• Stored data entries
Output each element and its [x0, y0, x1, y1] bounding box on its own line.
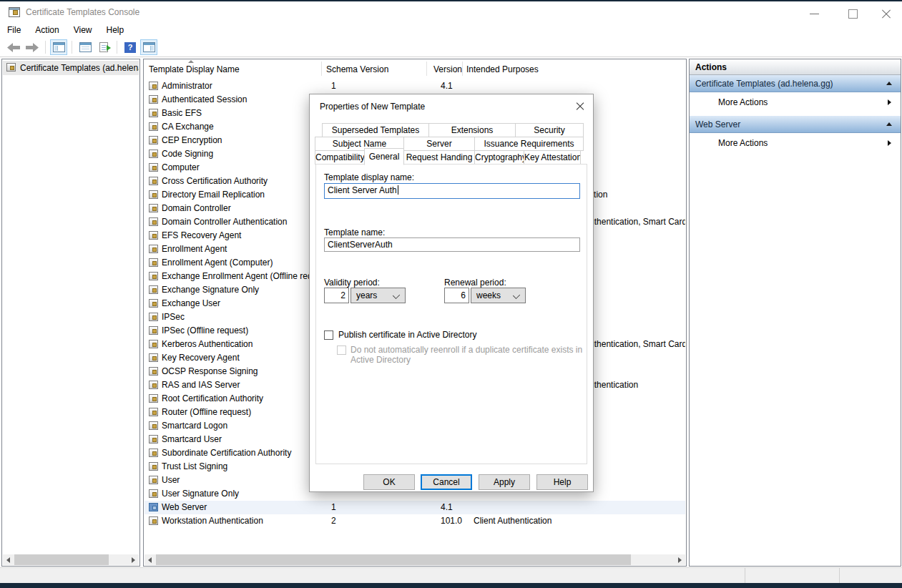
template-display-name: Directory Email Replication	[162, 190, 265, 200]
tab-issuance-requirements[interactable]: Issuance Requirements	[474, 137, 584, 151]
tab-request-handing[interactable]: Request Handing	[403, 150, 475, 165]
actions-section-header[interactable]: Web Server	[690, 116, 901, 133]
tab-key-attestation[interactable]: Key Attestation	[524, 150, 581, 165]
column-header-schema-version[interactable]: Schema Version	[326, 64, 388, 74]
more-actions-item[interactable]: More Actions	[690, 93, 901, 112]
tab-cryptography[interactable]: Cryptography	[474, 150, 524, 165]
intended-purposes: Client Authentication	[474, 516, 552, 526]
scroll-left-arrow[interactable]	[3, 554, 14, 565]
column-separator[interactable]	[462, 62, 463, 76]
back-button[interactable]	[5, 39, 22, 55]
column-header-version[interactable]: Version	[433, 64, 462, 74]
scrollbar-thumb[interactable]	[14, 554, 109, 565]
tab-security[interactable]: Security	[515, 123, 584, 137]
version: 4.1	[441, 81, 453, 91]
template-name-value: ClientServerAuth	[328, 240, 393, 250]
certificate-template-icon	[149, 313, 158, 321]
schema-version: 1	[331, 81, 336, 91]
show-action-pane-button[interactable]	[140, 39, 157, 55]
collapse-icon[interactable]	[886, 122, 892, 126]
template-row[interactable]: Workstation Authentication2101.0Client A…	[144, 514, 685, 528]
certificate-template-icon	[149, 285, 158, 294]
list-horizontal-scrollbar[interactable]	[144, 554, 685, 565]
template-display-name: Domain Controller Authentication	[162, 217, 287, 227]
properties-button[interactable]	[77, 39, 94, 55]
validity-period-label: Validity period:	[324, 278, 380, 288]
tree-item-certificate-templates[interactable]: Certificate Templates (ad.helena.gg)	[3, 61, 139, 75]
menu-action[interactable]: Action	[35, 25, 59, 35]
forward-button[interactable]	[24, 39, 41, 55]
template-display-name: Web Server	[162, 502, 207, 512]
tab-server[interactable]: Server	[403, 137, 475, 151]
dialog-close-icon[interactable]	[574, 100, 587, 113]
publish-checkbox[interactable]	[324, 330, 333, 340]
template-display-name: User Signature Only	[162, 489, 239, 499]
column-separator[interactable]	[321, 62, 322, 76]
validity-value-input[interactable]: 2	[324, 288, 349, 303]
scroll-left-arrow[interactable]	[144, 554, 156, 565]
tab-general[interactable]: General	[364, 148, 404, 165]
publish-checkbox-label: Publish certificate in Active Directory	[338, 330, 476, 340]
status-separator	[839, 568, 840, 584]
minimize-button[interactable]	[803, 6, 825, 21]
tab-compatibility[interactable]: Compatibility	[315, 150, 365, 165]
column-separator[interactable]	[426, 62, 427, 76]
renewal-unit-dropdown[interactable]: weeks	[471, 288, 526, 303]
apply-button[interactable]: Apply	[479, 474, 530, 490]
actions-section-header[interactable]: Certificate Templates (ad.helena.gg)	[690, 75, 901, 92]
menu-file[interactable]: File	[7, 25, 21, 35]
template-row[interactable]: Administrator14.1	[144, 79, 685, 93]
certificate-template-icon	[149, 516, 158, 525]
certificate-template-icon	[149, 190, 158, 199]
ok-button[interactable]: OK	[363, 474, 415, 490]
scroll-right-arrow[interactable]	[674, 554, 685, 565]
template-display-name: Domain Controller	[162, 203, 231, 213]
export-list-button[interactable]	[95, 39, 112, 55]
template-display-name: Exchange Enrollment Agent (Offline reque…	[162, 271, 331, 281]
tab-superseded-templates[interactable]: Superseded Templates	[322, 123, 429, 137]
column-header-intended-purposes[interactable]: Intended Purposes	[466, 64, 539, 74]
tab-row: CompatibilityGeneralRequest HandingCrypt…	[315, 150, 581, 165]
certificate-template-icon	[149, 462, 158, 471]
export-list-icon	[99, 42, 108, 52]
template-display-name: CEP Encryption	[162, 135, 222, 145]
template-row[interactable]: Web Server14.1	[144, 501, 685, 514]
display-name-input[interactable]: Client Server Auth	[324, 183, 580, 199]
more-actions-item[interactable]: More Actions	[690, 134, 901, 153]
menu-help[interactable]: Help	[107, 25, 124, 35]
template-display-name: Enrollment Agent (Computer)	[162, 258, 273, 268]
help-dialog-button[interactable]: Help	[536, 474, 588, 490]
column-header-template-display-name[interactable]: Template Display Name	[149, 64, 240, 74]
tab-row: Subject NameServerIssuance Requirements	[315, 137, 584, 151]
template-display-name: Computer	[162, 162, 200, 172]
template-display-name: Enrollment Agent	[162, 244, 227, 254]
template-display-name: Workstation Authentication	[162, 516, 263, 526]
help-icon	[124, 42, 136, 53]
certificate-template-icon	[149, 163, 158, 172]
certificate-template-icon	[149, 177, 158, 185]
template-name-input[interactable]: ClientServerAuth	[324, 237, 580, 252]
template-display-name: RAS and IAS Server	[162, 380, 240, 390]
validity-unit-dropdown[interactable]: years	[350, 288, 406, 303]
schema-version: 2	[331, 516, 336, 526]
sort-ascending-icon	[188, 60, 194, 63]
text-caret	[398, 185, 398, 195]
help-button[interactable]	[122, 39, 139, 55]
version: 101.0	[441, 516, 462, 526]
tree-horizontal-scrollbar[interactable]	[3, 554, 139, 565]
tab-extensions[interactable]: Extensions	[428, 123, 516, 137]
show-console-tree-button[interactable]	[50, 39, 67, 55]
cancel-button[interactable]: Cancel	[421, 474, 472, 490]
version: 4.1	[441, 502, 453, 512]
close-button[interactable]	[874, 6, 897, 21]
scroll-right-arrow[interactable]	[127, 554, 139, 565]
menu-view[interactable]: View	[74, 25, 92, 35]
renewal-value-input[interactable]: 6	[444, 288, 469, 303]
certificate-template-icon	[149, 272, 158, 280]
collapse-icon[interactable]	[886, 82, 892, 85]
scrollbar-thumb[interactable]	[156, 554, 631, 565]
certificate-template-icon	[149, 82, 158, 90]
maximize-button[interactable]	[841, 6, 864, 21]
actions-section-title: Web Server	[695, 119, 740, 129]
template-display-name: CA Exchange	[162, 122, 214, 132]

• Task requirements
Once you have counted the lines of the records holding the string "help", state that number with no other words.

• Problem solution
4